[Task brief]
Exercise in exact copying: restate word for word only the lines below from the one containing "Drug Crimes" through the one containing "17 min read", omitting any pictures.

Dataset items:
——

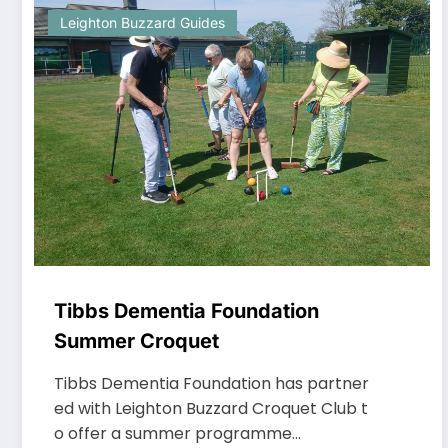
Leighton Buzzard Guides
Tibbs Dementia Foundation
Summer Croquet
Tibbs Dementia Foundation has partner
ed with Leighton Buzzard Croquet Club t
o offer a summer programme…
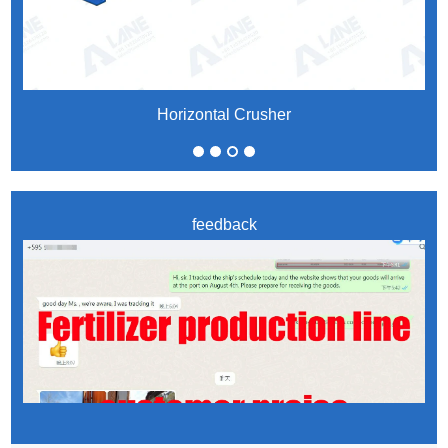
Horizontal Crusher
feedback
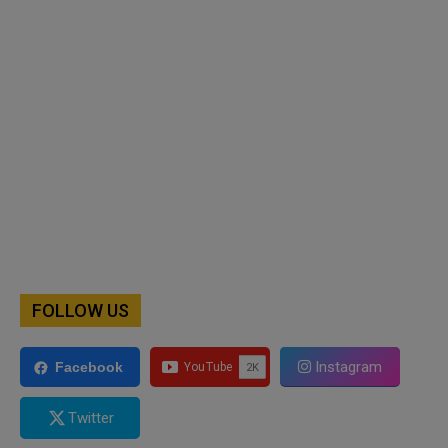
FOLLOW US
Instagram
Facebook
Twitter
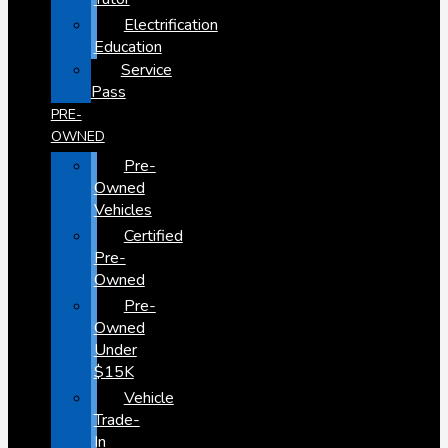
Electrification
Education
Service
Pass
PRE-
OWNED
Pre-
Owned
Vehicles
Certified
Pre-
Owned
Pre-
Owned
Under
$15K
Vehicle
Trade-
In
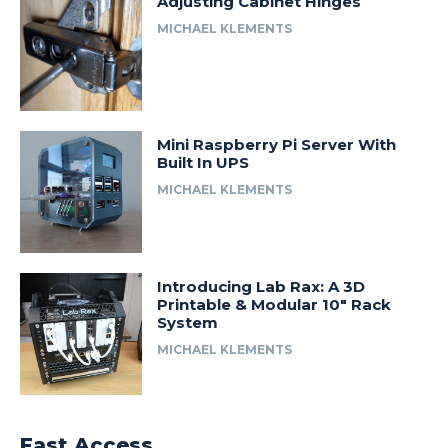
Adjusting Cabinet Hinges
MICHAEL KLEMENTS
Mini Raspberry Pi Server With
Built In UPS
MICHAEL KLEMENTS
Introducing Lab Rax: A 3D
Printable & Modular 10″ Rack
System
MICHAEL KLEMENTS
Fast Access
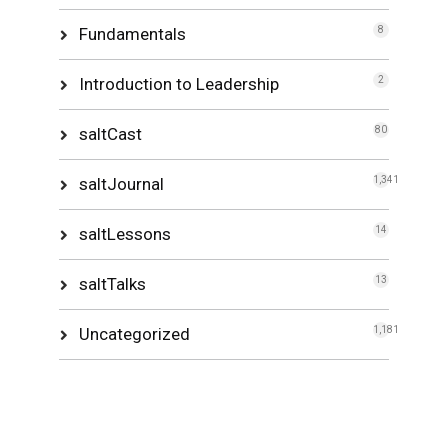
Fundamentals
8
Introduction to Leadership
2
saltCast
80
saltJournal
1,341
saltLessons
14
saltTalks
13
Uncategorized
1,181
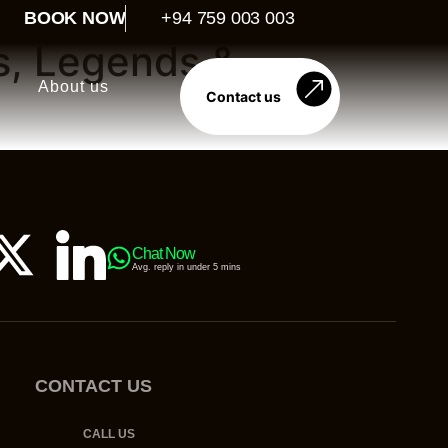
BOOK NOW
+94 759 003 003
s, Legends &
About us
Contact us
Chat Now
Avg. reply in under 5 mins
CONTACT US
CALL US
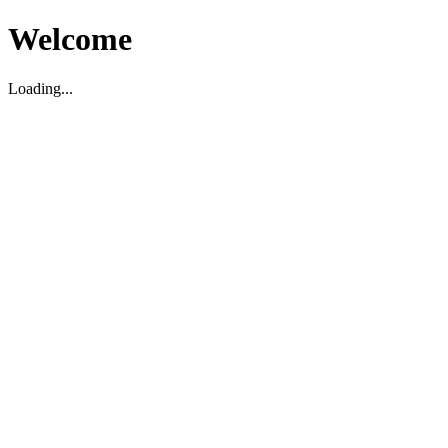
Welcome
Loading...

——

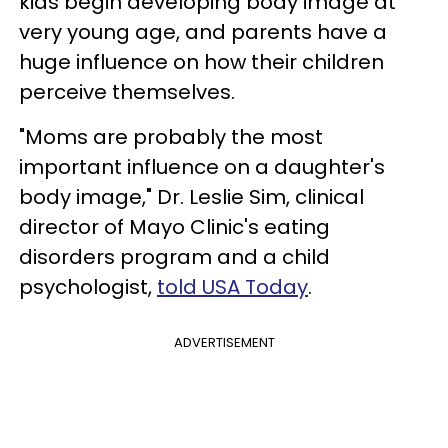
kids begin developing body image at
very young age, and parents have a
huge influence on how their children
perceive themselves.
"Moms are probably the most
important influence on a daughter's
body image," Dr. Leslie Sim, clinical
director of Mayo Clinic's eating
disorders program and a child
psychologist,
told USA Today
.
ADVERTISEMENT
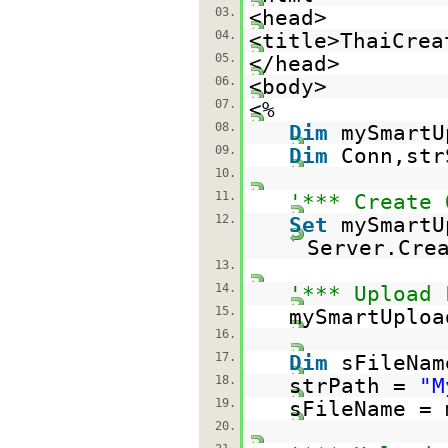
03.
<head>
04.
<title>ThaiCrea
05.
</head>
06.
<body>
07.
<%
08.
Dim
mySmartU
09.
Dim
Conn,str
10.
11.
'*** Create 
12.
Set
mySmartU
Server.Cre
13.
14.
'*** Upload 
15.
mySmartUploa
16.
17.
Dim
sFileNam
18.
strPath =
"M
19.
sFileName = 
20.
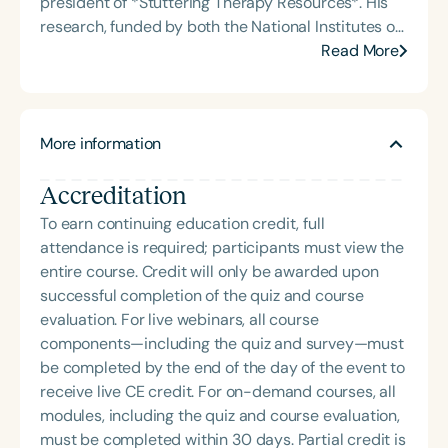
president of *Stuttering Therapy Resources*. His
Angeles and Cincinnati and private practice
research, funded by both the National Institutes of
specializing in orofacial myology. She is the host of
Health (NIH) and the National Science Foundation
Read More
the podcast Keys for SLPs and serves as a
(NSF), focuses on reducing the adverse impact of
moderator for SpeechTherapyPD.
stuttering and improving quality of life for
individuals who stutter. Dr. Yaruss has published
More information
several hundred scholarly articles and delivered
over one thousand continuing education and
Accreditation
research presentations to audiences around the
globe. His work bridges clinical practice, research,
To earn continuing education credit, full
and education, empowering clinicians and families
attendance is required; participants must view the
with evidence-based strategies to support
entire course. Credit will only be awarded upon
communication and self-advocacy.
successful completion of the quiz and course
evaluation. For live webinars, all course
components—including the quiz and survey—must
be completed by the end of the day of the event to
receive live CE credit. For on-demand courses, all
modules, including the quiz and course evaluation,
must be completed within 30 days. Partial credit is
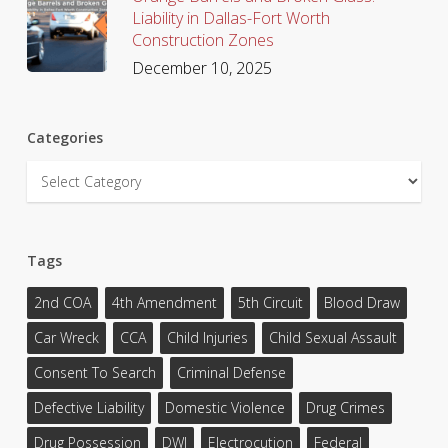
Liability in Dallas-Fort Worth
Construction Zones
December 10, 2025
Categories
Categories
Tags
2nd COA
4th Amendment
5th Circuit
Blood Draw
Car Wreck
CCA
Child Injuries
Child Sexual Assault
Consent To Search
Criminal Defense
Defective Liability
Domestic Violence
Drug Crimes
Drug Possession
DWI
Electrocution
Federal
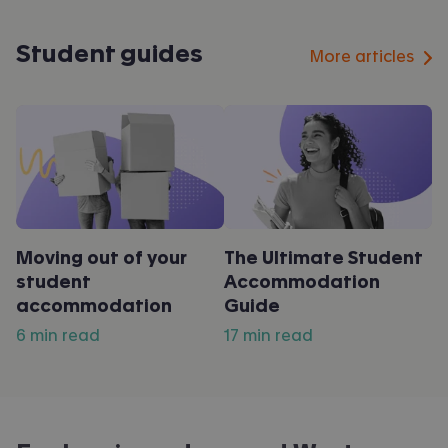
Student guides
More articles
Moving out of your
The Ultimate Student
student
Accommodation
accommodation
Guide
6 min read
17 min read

——

[Task response]
Drug Crimes
Drug Possession
DWI
Electrocution
Federal
Student guides
More articles
Moving out of your
The Ultimate Student
student
Accommodation
accommodation
Guide
6 min read
17 min read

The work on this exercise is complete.